At a recent value investing conference, money manager Mohnish Pabrai, a self-described “shameless cloner” of Buffett and Munger, sat down for a fireside chat. In it, he shared wisdom that, while far from original, bears repeating.

Indeed, the fact that Pabrai’s wisdom is essentially repackaged lessons from Berkshire’s dynamic duo is precisely one of his key messages. In investing, while novel and unique ideas tend to be intellectually seductive, the smarter move is often to simply ride the coattails of proven investors. There are no extra points for degree of difficulty or originality; all that matters is finding and backing the very best ideas available.

That is actually a big part of our raison d’être here at Strawman. Surfacing top-tier investors and tracking their positions is an excellent way to discover investment ideas, as well as the rationale behind them.

Not that you should blindly copy and paste what others are doing. As I’m fond of saying, you can borrow an idea, but you can’t borrow the conviction. Different investing styles and strategies are suited to different temperaments, strengths, and goals. But, as Pabrai suggests, it is a wonderful way to zero in on new opportunities and effectively shortcut much of the discovery process.

What I found is that if you are a shameless cloner like yours truly, it gives you a huge edge because there are so many things in the world that have already been done by great people… we benefit a lot by standing on the shoulders of giants.”

Another idea espoused in the interview was the importance of shunning unnecessary complexity. Echoing Munger, and many of the world’s great thinkers for that matter, Pabrai suggests that the highest form of intellect is actually simplicity.

The most dangerous trap for capital allocators who consider themselves reasonably savvy is the “seduction of the sophisticated,” which causes us to underestimate the tremendous weight of simple ideas. We ignore the obvious winning strategies because they feel too easy.

In fact, that is one of Buffett’s explanations as to why more money managers don’t try to emulate Berkshire’s investment process. Buying high-quality businesses at sensible prices and “sitting on your bum” is, for many people, too simple to be effective. Despite all the evidence to the contrary.

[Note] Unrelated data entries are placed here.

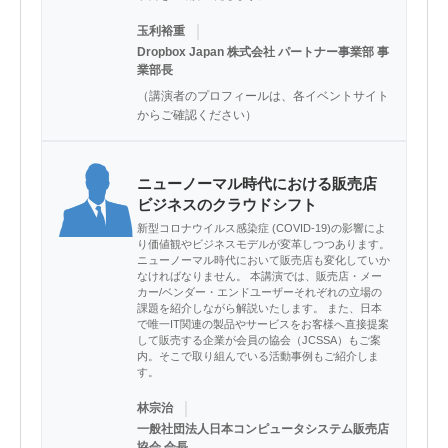
｜
玉利裕重
Dropbox Japan 株式会社 パートナー事業部 事
業部長
（講演者のプロフィールは、各イベントサイト
からご確認ください）
ニューノーマル時代における販売店
ビジネスのクラウドシフト
新型コロナウイルス感染症 (COVID-19)の影響によ
り価値観やビジネスモデルが変革しつつあります。
ニューノーマル時代において販売店も変化していか
なければなりません。 本講演では、販売店・メー
カー/ベンダー・エンドユーザーそれぞれの立場の
課題を紹介しながら解説いたします。 また、日本
で唯一IT関連の製品やサービスをお客様へ直接提案
して販売する企業が会員の協会（JCSSA）もご案
内。そこで取り組んでいる活動事例もご紹介しま
す。
｜
林宗治
一般社団法人日本コンピュータシステム販売店
協会 会長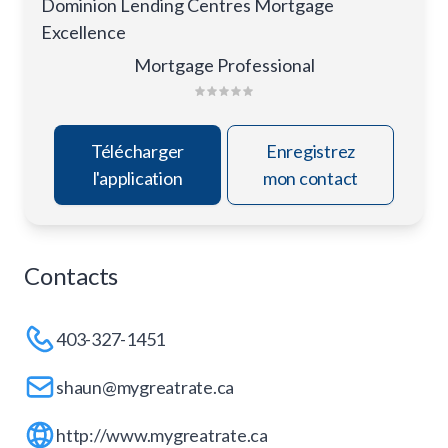
Dominion Lending Centres Mortgage
Excellence
Mortgage Professional
Télécharger
Enregistrez
l'application
mon contact
Contacts
403-327-1451
shaun@mygreatrate.ca
http://www.mygreatrate.ca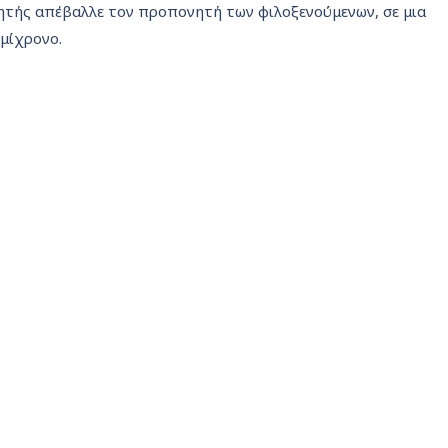
τητής απέβαλλε τον προπονητή των φιλοξενούμενων, σε μια
μίχρονο.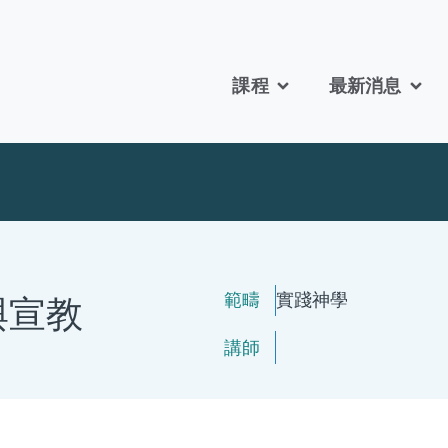
課程
最新消息
範疇
實踐神學
與宣教
講師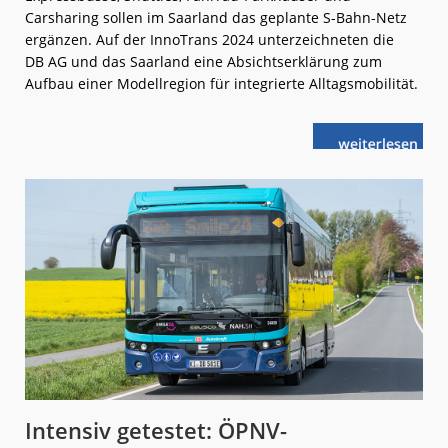
Carsharing sollen im Saarland das geplante S-Bahn-Netz
ergänzen. Auf der InnoTrans 2024 unterzeichneten die
DB AG und das Saarland eine Absichtserklärung zum
Aufbau einer Modellregion für integrierte Alltagsmobilität.
weiterlese
Saarland:
n
Stärkung
der
Tür-
zu-
Tür-
Mobilität
Intensiv getestet: ÖPNV-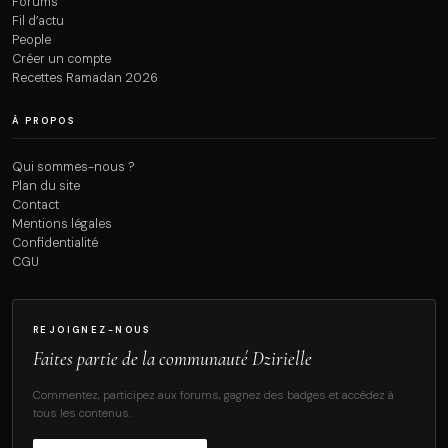
Forums
Fil d’actu
People
Créer un compte
Recettes Ramadan 2026
À PROPOS
Qui sommes-nous ?
Plan du site
Contact
Mentions légales
Confidentialité
CGU
REJOIGNEZ-NOUS
Faites partie de la communauté Dzirielle
Commentez, participez aux forums, gagnez des badges et accédez à
tous les contenus.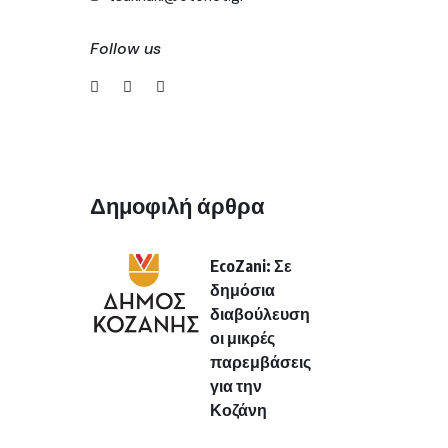
Follow us
Δημοφιλή άρθρα
EcoZani: Σε
δημόσια
διαβούλευση
οι μικρές
παρεμβάσεις
για την
Κοζάνη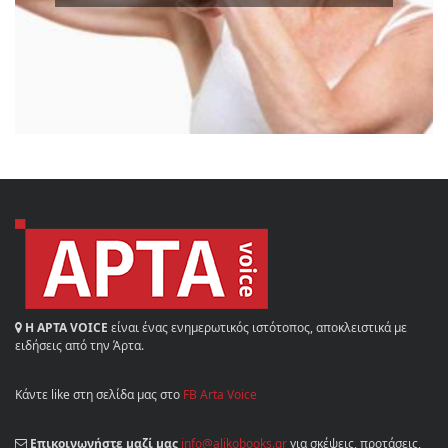
Η ΑΡΤΑ VOICE
είναι ένας ενημερωτικός ιστότοπος, αποκλειστικά με
ειδήσεις από την Άρτα.
Κάντε like στη σελίδα μας στο
FB Arta Voice
Επικοινωνήστε μαζί μας
info@alikobooks.gr
για σκέψεις, προτάσεις,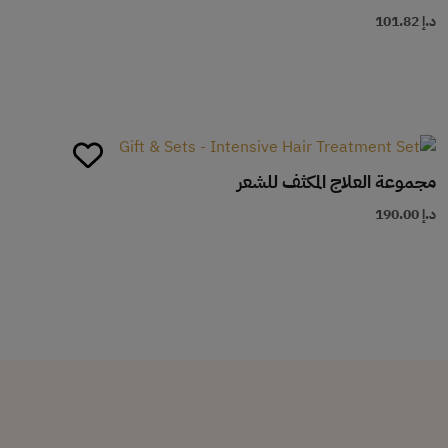
د.إ
101.82
مجموعة العلاج المكثف للشعر
د.إ
190.00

The next non-consensus view Pabrai emphasises is the importance of concentration, or, put another way, the danger of (over) diversification.

“The simple thing I didn’t understand is that if the job is done right, your portfolio is going to be 95% one stock.”

That quote seems more than a little reckless, but his point is that truly great businesses are extremely rare, and your capital is far too precious to waste on mediocrity. Moreover, he’s not saying you should ape all your money into one stock immediately. Rather, he implies that if you let your winners run, a highly concentrated portfolio is an inevitable end state. The poor performers, of which there will unavoidably be many, will dilute themselves, while the success of your best picks will lead to their inevitable concentration.

Ok, maybe a 95% weighting in one stock is stretching the concept a bit far. But the point remains. And it gets at another insight pressed by Pabrai: that the hardest work in investing is the ability to do absolutely nothing.

We must learn, Mohnish insists, to embrace the boredom of compounding. Adapting Pascal’s famous line, he states that investor misery comes from the inability to watch paint dry. This is something that professional money managers struggle with specifically due to a need to justify their existence through activity.

“We trade, we rotate, and we hedge when the most profitable action is often lethargy. True power in this business comes from the conviction to sit on your hands when you are right.”

Last, but certainly not least, was the emphasis on asymmetry, something which is at the very core of my own investing approach. Referencing his famous “Dhandho” principle, Pabrai says you want situations where it is “heads you win, tails you don’t lose too much.”

It’s just maths. You can watch most of your investments drop to zero and still do really well overall if you nab only a single 100-bagger. Provided, that is, you don’t continually fiddle with things along the way.

That asymmetry is not going to happen with Telstra, CBA, or other “blue chip” stocks. Not to call them out as bad investments, but only to say that the compromise you make for relative safety is very average returns. Which is fine, if not preferable, when your goal is capital preservation. But if your goal is material wealth accumulation, and you have a reasonable runway ahead of you, then it’s a good idea to swing for the fences.

Not, I hasten to add, in a reckless manner where you simply spray and pray over a variety of high-risk moonshots. That’s a great way to lose money. Rather, it means seeking out companies with a reasonable potential for significant and enduring growth, limited downside if they fall short, and for which there is at least some evidence that they are on the right path.

Narrative and hope alone won’t cut it.

Ultimately, the thread running through all of Pabrai’s philosophy is that successful investing is less about raw intelligence and more about character. It requires the humility to clone, the discipline to simplify, and the patience to wait for the right opportunities with meaningful upside, and to simply get the hell out of the way when you find them.

It’s all rather straightforward, at least in concept — although in practice, it is anything but. Still, these ideas serve as a valuable North Star. And when we inevitably stumble, take solace in the fact that, in Pabrai’s words:

“Mistakes are the best teachers. One does not learn from success. It is desirable to learn vicariously from other people’s failures, but it gets much more firmly seared in when they are your own.”